#### THE DATA:

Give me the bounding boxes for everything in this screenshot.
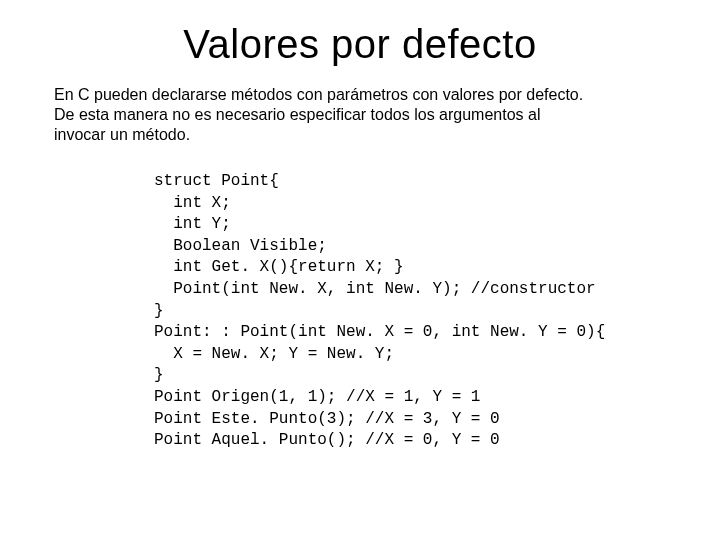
code-line: Point Origen(1, 1); //X = 1, Y = 1 xyxy=(154,388,480,406)
code-line: Boolean Visible; xyxy=(154,237,327,255)
code-line: X = New. X; Y = New. Y; xyxy=(154,345,394,363)
code-line: struct Point{ xyxy=(154,172,279,190)
code-line: int X; xyxy=(154,194,231,212)
code-line: Point Aquel. Punto(); //X = 0, Y = 0 xyxy=(154,431,500,449)
intro-line: invocar un método. xyxy=(54,126,190,143)
code-line: Point Este. Punto(3); //X = 3, Y = 0 xyxy=(154,410,500,428)
code-line: int Y; xyxy=(154,215,231,233)
intro-paragraph: En C pueden declararse métodos con parám… xyxy=(54,85,666,145)
intro-line: En C pueden declararse métodos con parám… xyxy=(54,86,583,103)
code-line: Point(int New. X, int New. Y); //constru… xyxy=(154,280,596,298)
page-title: Valores por defecto xyxy=(54,22,666,67)
code-block: struct Point{ int X; int Y; Boolean Visi… xyxy=(154,171,666,452)
code-line: int Get. X(){return X; } xyxy=(154,258,404,276)
code-line: } xyxy=(154,366,164,384)
slide-container: Valores por defecto En C pueden declarar… xyxy=(0,0,720,540)
code-line: Point: : Point(int New. X = 0, int New. … xyxy=(154,323,605,341)
intro-line: De esta manera no es necesario especific… xyxy=(54,106,540,123)
code-line: } xyxy=(154,302,164,320)
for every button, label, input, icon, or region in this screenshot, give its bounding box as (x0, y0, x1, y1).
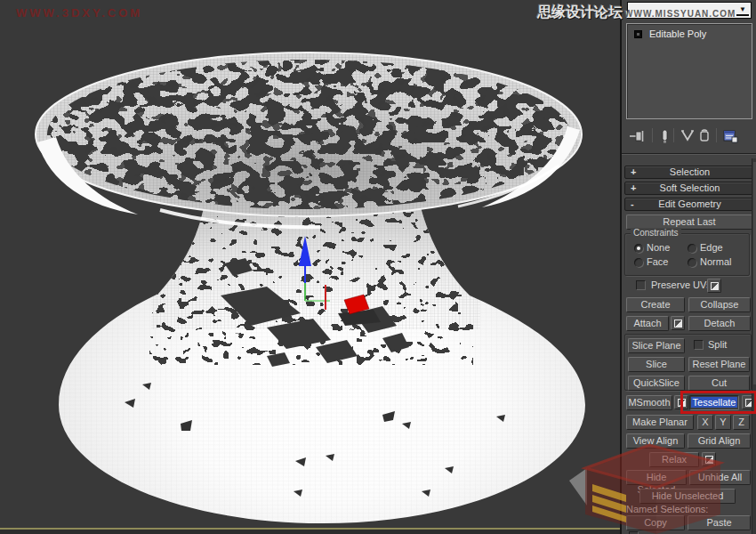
configure-modifier-sets-icon[interactable] (721, 127, 739, 145)
modifier-stack[interactable]: Editable Poly (626, 23, 752, 119)
collapse-button[interactable]: Collapse (688, 297, 751, 312)
rollout-selection[interactable]: + Selection (624, 166, 755, 179)
slice-plane-button[interactable]: Slice Plane (628, 338, 685, 353)
split-label: Split (708, 339, 727, 350)
make-planar-z-button[interactable]: Z (733, 415, 750, 430)
reset-plane-button[interactable]: Reset Plane (688, 357, 750, 372)
toolbar-separator (652, 128, 653, 142)
remove-modifier-icon[interactable] (696, 127, 712, 145)
rollout-toggle[interactable]: + (631, 166, 636, 178)
make-planar-button[interactable]: Make Planar (626, 415, 694, 430)
preserve-uvs-checkbox[interactable] (636, 280, 646, 290)
modifier-icon (634, 30, 642, 38)
make-planar-y-button[interactable]: Y (715, 415, 731, 430)
constraint-none-radio[interactable] (634, 244, 643, 253)
pin-stack-icon[interactable] (629, 127, 647, 145)
create-button[interactable]: Create (626, 297, 685, 312)
make-unique-icon[interactable] (679, 127, 696, 145)
stack-item-label: Editable Poly (649, 28, 706, 39)
constraint-face-label: Face (647, 256, 668, 267)
stack-item-editable-poly[interactable]: Editable Poly (629, 27, 750, 41)
constraint-normal-label: Normal (700, 256, 731, 267)
rollout-toggle[interactable]: - (631, 198, 634, 210)
viewport-canvas[interactable] (0, 0, 620, 534)
rollout-label: Selection (670, 166, 710, 177)
slice-button[interactable]: Slice (628, 357, 685, 372)
rollout-label: Soft Selection (660, 182, 720, 193)
toolbar-separator (716, 128, 717, 142)
constraint-normal-radio[interactable] (688, 258, 696, 267)
watermark-forum-name: 思缘设计论坛 (537, 4, 623, 20)
preserve-uvs-label: Preserve UVs (651, 279, 712, 290)
statusbar-sliver (0, 530, 620, 534)
toolbar-separator (673, 128, 674, 142)
chevron-down-icon[interactable]: ▼ (736, 4, 749, 16)
cut-button[interactable]: Cut (688, 376, 750, 391)
app-window: WWW.3DXY.COM 思缘设计论坛WWW.MISSYUAN.COM ▼ Ed… (0, 0, 756, 534)
show-end-result-icon[interactable] (657, 127, 672, 145)
watermark-missyuan: 思缘设计论坛WWW.MISSYUAN.COM (537, 4, 736, 22)
mesh-object (0, 0, 620, 534)
constraints-group: Constraints (624, 233, 750, 276)
attach-settings-button[interactable] (671, 316, 685, 330)
rollout-edit-geometry[interactable]: - Edit Geometry (624, 198, 755, 211)
tutorial-logo (560, 440, 756, 534)
watermark-forum-url: WWW.MISSYUAN.COM (624, 9, 736, 19)
detach-button[interactable]: Detach (688, 316, 751, 331)
rollout-toggle[interactable]: + (631, 182, 636, 194)
constraints-group-title: Constraints (631, 228, 681, 238)
split-checkbox[interactable] (694, 340, 704, 350)
attach-button[interactable]: Attach (626, 316, 669, 331)
constraint-face-radio[interactable] (634, 258, 643, 267)
msmooth-button[interactable]: MSmooth (626, 395, 672, 410)
red-annotation-box (680, 391, 756, 414)
rollout-label: Edit Geometry (658, 198, 720, 209)
rollout-soft-selection[interactable]: + Soft Selection (624, 182, 755, 195)
panel-divider (622, 153, 756, 155)
stack-toolbar (622, 125, 756, 148)
make-planar-x-button[interactable]: X (697, 415, 713, 430)
quickslice-button[interactable]: QuickSlice (628, 376, 685, 391)
watermark-3dxy: WWW.3DXY.COM (16, 6, 142, 20)
constraint-none-label: None (647, 242, 670, 253)
constraint-edge-label: Edge (700, 242, 723, 253)
preserve-uvs-settings-button[interactable] (707, 279, 721, 293)
constraint-edge-radio[interactable] (688, 244, 696, 253)
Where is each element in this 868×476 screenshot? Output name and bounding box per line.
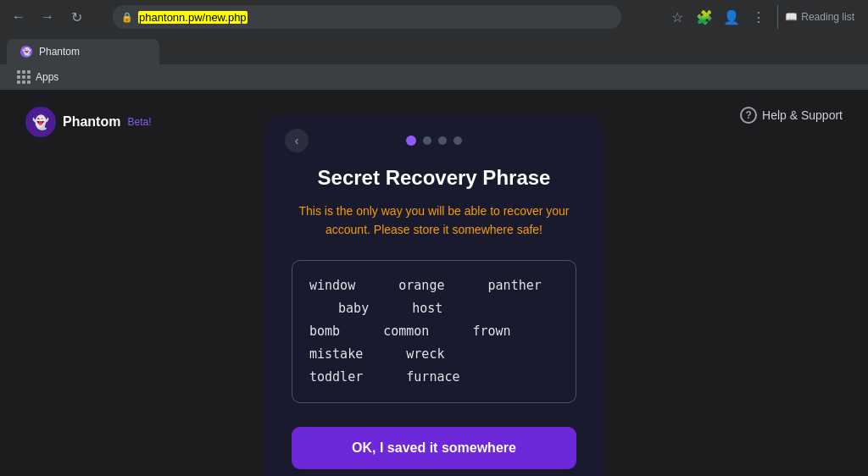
menu-button[interactable]: ⋮ [747,5,771,29]
dot-1 [406,136,416,146]
warning-text: This is the only way you will be able to… [292,202,576,240]
recovery-card: ‹ Secret Recovery Phrase This is the onl… [264,115,604,476]
bookmark-star-button[interactable]: ☆ [665,5,689,29]
reading-list-label: Reading list [801,11,854,23]
apps-label: Apps [36,71,58,83]
bookmarks-bar: Apps [0,64,868,90]
pagination: ‹ [292,136,576,146]
page-content: 👻 Phantom Beta! ? Help & Support ‹ Secre… [0,90,868,476]
phrase-text: window orange panther baby host bomb com… [309,274,559,389]
toolbar-right: ☆ 🧩 👤 ⋮ 📖 Reading list [665,5,861,29]
phantom-logo: 👻 Phantom Beta! [25,107,151,137]
apps-button[interactable]: Apps [10,67,65,87]
reading-list-button[interactable]: 📖 Reading list [777,5,861,29]
address-bar[interactable]: 🔒 phantonn.pw/new.php [113,5,621,29]
ok-saved-button[interactable]: OK, I saved it somewhere [292,427,576,469]
address-text: phantonn.pw/new.php [138,11,248,24]
active-tab[interactable]: 👻 Phantom [7,39,159,64]
dot-3 [438,136,447,145]
card-title: Secret Recovery Phrase [318,166,551,190]
phantom-beta: Beta! [127,116,151,128]
browser-chrome: ← → ↻ 🔒 phantonn.pw/new.php ☆ 🧩 👤 ⋮ 📖 Re… [0,0,868,90]
phrase-box: window orange panther baby host bomb com… [292,260,576,403]
browser-toolbar: ← → ↻ 🔒 phantonn.pw/new.php ☆ 🧩 👤 ⋮ 📖 Re… [0,0,868,34]
phantom-name: Phantom [63,114,120,130]
tab-title: Phantom [39,46,80,58]
apps-grid-icon [17,70,31,84]
chevron-left-button[interactable]: ‹ [285,129,309,152]
refresh-button[interactable]: ↻ [64,5,88,29]
profile-button[interactable]: 👤 [720,5,743,29]
reading-list-icon: 📖 [785,11,798,23]
lock-icon: 🔒 [121,12,133,23]
forward-button[interactable]: → [36,5,59,29]
phantom-icon: 👻 [25,107,56,137]
help-support-button[interactable]: ? Help & Support [740,107,843,124]
back-button[interactable]: ← [7,5,31,29]
tabs-bar: 👻 Phantom [0,34,868,64]
extensions-button[interactable]: 🧩 [693,5,716,29]
dot-2 [423,136,431,145]
help-icon: ? [740,107,757,124]
help-support-label: Help & Support [762,108,843,122]
dot-4 [453,136,462,145]
phantom-emoji: 👻 [32,114,49,130]
tab-favicon: 👻 [20,46,32,58]
address-highlight: phantonn.pw/new.php [138,11,248,24]
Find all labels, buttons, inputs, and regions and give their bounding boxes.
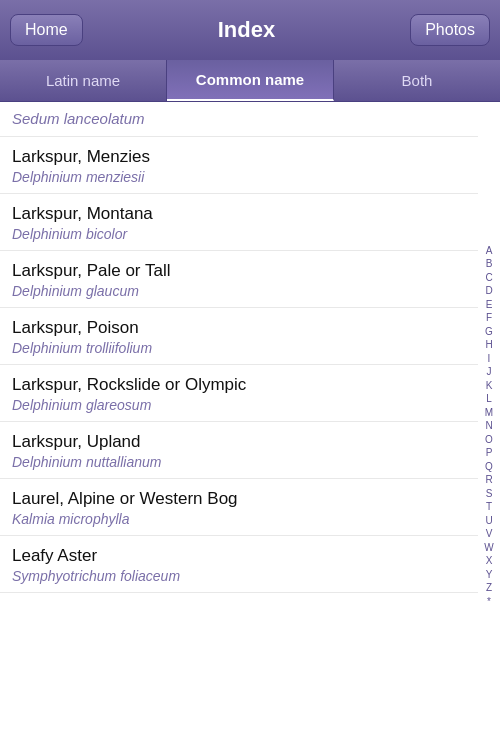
alpha-p[interactable]: P [486,446,493,460]
alpha-r[interactable]: R [485,473,492,487]
alpha-*[interactable]: * [487,595,491,609]
list-item: Laurel, Alpine or Western Bog Kalmia mic… [0,479,478,536]
list-item: Larkspur, Menzies Delphinium menziesii [0,137,478,194]
alpha-d[interactable]: D [485,284,492,298]
latin-name-first: Sedum lanceolatum [12,110,145,127]
tab-latin[interactable]: Latin name [0,60,167,101]
alpha-s[interactable]: S [486,487,493,501]
alpha-k[interactable]: K [486,379,493,393]
tab-common[interactable]: Common name [167,60,334,101]
alpha-m[interactable]: M [485,406,493,420]
latin-name: Delphinium glaucum [12,283,466,299]
home-button[interactable]: Home [10,14,83,46]
alpha-w[interactable]: W [484,541,493,555]
alphabet-sidebar: ABCDEFGHIJKLMNOPQRSTUVWXYZ* [478,102,500,750]
latin-name: Kalmia microphylla [12,511,466,527]
list-item: Larkspur, Pale or Tall Delphinium glaucu… [0,251,478,308]
header: Home Index Photos [0,0,500,60]
alpha-a[interactable]: A [486,244,493,258]
alpha-f[interactable]: F [486,311,492,325]
alpha-g[interactable]: G [485,325,493,339]
page-title: Index [218,17,275,43]
alpha-y[interactable]: Y [486,568,493,582]
photos-button[interactable]: Photos [410,14,490,46]
content-area: ABCDEFGHIJKLMNOPQRSTUVWXYZ* Sedum lanceo… [0,102,500,750]
common-name: Larkspur, Upland [12,432,466,452]
list-item: Larkspur, Poison Delphinium trolliifoliu… [0,308,478,365]
list-item: Larkspur, Upland Delphinium nuttallianum [0,422,478,479]
latin-name: Delphinium glareosum [12,397,466,413]
alpha-x[interactable]: X [486,554,493,568]
common-name: Leafy Aster [12,546,466,566]
common-name: Larkspur, Menzies [12,147,466,167]
common-name: Larkspur, Poison [12,318,466,338]
common-name: Laurel, Alpine or Western Bog [12,489,466,509]
list-item: Leafy Aster Symphyotrichum foliaceum [0,536,478,593]
latin-name: Delphinium nuttallianum [12,454,466,470]
common-name: Larkspur, Pale or Tall [12,261,466,281]
tab-bar: Latin name Common name Both [0,60,500,102]
latin-name: Delphinium menziesii [12,169,466,185]
common-name: Larkspur, Rockslide or Olympic [12,375,466,395]
tab-both[interactable]: Both [334,60,500,101]
alpha-t[interactable]: T [486,500,492,514]
alpha-h[interactable]: H [485,338,492,352]
alpha-n[interactable]: N [485,419,492,433]
alpha-v[interactable]: V [486,527,493,541]
alpha-q[interactable]: Q [485,460,493,474]
latin-name: Symphyotrichum foliaceum [12,568,466,584]
plant-list: Sedum lanceolatum Larkspur, Menzies Delp… [0,102,500,593]
alpha-b[interactable]: B [486,257,493,271]
list-item: Larkspur, Montana Delphinium bicolor [0,194,478,251]
alpha-i[interactable]: I [488,352,491,366]
alpha-e[interactable]: E [486,298,493,312]
alpha-j[interactable]: J [487,365,492,379]
list-item: Larkspur, Rockslide or Olympic Delphiniu… [0,365,478,422]
latin-name: Delphinium trolliifolium [12,340,466,356]
common-name: Larkspur, Montana [12,204,466,224]
alpha-z[interactable]: Z [486,581,492,595]
latin-name: Delphinium bicolor [12,226,466,242]
alpha-o[interactable]: O [485,433,493,447]
alpha-l[interactable]: L [486,392,492,406]
list-item-first: Sedum lanceolatum [0,102,478,137]
alpha-c[interactable]: C [485,271,492,285]
alpha-u[interactable]: U [485,514,492,528]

#### HOW TO COMPLETE THIS TASK:
Provide the count, and nothing else, of lines in the data above where the word "métodos" occurs.

#### TASK OUTPUT:
2